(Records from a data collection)
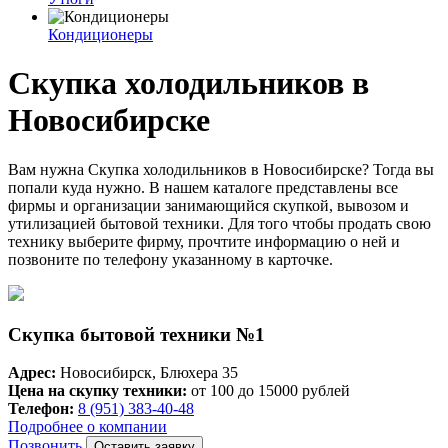
Кондиционеры
Скупка холодильников в
Новосибирске
Вам нужна Скупка холодильников в Новосибирске? Тогда вы
попали куда нужно. В нашем каталоге представлены все
фирмы и организации занимающийся скупкой, вывозом и
утилизацией бытовой техники. Для того чтобы продать свою
технику выберите фирму, прочтите информацию о ней и
позвоните по телефону указанному в карточке.
Скупка бытовой техники №1
Адрес:
Новосибирск, Блюхера 35
Цена на скупку техники:
от 100 до 15000 рублей
Телефон:
8 (951) 383-40-48
Подробнее о компании
Позвонить
Оставить заявку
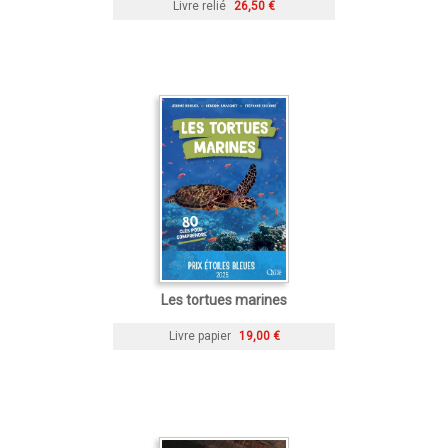
Livre relié
26,50 €
Les tortues marines
Livre papier
19,00 €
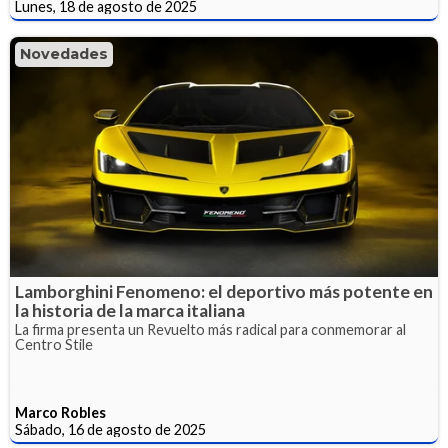
Lunes, 18 de agosto de 2025
Novedades
Lamborghini Fenomeno: el deportivo más potente en
la historia de la marca italiana
La firma presenta un Revuelto más radical para conmemorar al
Centro Stile
Marco Robles
Sábado, 16 de agosto de 2025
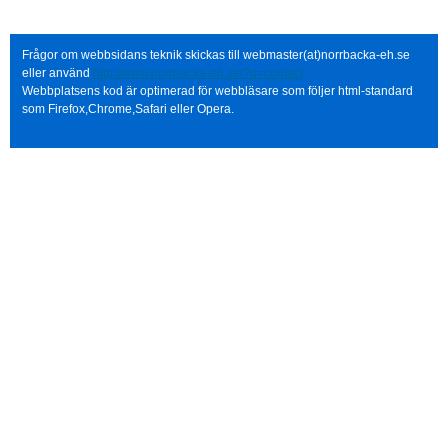
Frågor om webbsidans teknik skickas till webmaster(at)norrbacka-eh.se
eller använd
http://www.norrbacka-eh.se/?q=contact
Webbplatsens kod är optimerad för webbläsare som följer html-standard
som Firefox,Chrome,Safari eller Opera.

--- To do ---
Check each line above for "agosto" and return the ones that have it.

--- Written answer ---
Lunes, 18 de agosto de 2025
Sábado, 16 de agosto de 2025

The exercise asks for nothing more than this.